Artificial Intelligence: The Hedge Against Extreme Weather-Driven Market Instability

by Our Reporter
By Adedapo Alawode Emmanuel
The global agricultural economy is hurtling toward an age of unprecedented uncertainty. Climate shocks from droughts to floods, erratic rainfall to extreme temperatures are no longer the exception. They are the norm.
These recurring disruptions make planting and harvesting schedules unpredictable, crop yields and quality less reliable, and food supply chains more vulnerable. The result is wild swings in food prices, at times to levels that crush household buying power, and at other times to a point that destroys farmers’ incomes. The impact of this volatility ripples beyond just producers and consumers.
It reverberates through national budgets, trade flows, and the very goal of global food security. In this time of turbulence, technology can play an important role. Artificial intelligence (AI), long considered a tool for advanced economies and a luxury for the developed world, is increasingly emerging as an essential hedge against volatility.

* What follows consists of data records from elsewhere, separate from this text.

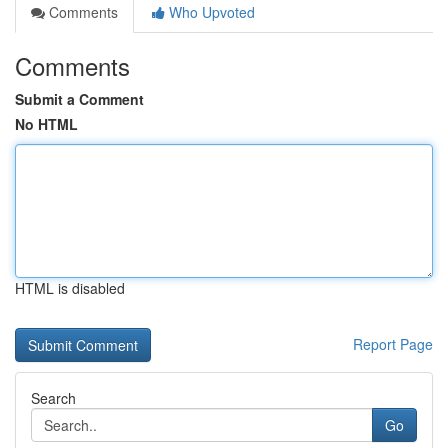
Comments
Who Upvoted
Comments
Submit a Comment
No HTML
HTML is disabled
Report Page
Search
Go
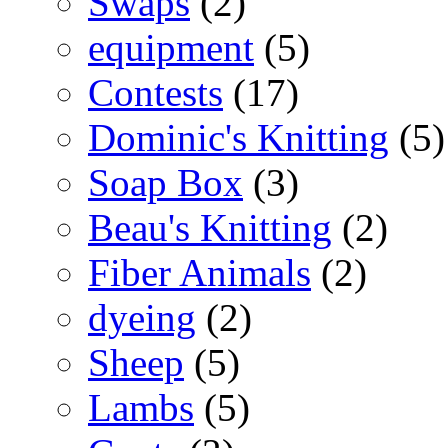
Swaps
(2)
equipment
(5)
Contests
(17)
Dominic's Knitting
(5)
Soap Box
(3)
Beau's Knitting
(2)
Fiber Animals
(2)
dyeing
(2)
Sheep
(5)
Lambs
(5)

The power of AI is its ability to sense the coming storm, digitally manage supply chains, and help policymakers cushion the impact on farmers and consumers. The agricultural sector is historically one of the last to adopt digital technologies. But even in the farming industry, more and more experiments are underway to pilot AI as a hedge against climate change.
As an agricultural economist who has spent the last decade looking at the intersection of technology, poverty, and food systems, I am bullish on AI’s capacity to curb volatility, but with one important caveat: if it is deployed equitably, transparently, and with the right kind of policy support.

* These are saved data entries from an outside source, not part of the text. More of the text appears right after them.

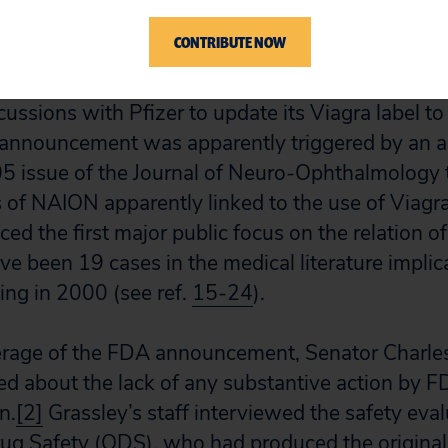
sleep, mainly in people over the age of 50.
CONTRIBUTE NOW
e to public attention on May 27, 2005, when t
scussions with Pfizer to update its Viagra label t
announcement was apparently triggered by an ar
5 issue of the Journal of Neuro-Ophthalmology 
of NAION apparently linked to the use of Viagra
uced the first major public focus on the relation of
ave been 19 cases in the medical literature impli
ing in 2000 (see ref.
15-24
).
erage of the FDA announcement, Senator Charle
 about the lack of any substantive action by 
n.
[2]
Grassley’s staff interviewed the safety eva
ug Safety (ODS), who had produced the original 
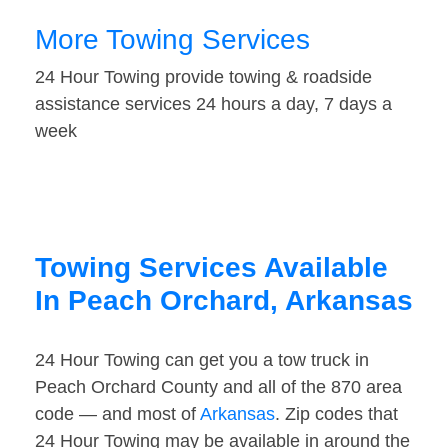
More Towing Services
24 Hour Towing provide towing & roadside
assistance services 24 hours a day, 7 days a
week
Towing Services Available
In Peach Orchard, Arkansas
24 Hour Towing can get you a tow truck in
Peach Orchard County and all of the 870 area
code — and most of
Arkansas
. Zip codes that
24 Hour Towing may be available in around the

Climate change undermines agricultural markets along two main vectors. The first is physical disruption. Crop yields and production are curtailed by extreme weather events that can delay or prevent planting, water or fertilize crops unevenly, or damage or destroy entire harvests.

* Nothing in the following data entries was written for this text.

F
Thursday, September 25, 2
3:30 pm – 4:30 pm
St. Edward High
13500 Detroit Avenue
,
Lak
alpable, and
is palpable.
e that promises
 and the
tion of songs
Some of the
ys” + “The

Floods in Pakistan in 2022, for example, inundated more than 2 million hectares of farmland, causing widespread losses in rice and cotton and upending local and export markets. Drought in East Africa has seen successive maize failures in recent years, fueling food insecurity and pushing up regional prices. The second vector is market psychology and speculation.
The fear that climate shocks set off in the marketplace is every bit as disruptive as the physical loss of crops or livestock. Speculative trading on commodity exchanges, panic buying by consumers, and hoarding by traders exacerbate the impact of physical shortages.
The result is volatile swings in food prices that hit low- and middle-income countries the hardest. In the countries where smallholder farmers earn narrow profit margins and where consumers spend the largest share of their income on food staples, even a small increase in the price of maize, rice, or wheat can push millions into food insecurity.
AI can transform our predictive intelligence, supply chain resiliency, and policy responses. Machine learning algorithms that crunch big data from remote sensing, weather forecasting, soil moisture sensors, and past crop yield statistics, for example, have proved adept at pinpointing early signals of crop stress.
Models can forecast pest infestations, water shortages, or potential yield dips months or even weeks before they happen. In India, AI-powered models have been deployed with over 80% accuracy to predict wheat yields and help policymakers adjust procurement levels before a bumper or lean season. In East Africa, early warning systems now use AI tools to parse rainfall anomalies and vegetation indices, helping predict food aid needs before shortages arise. The potential goes beyond forecasting.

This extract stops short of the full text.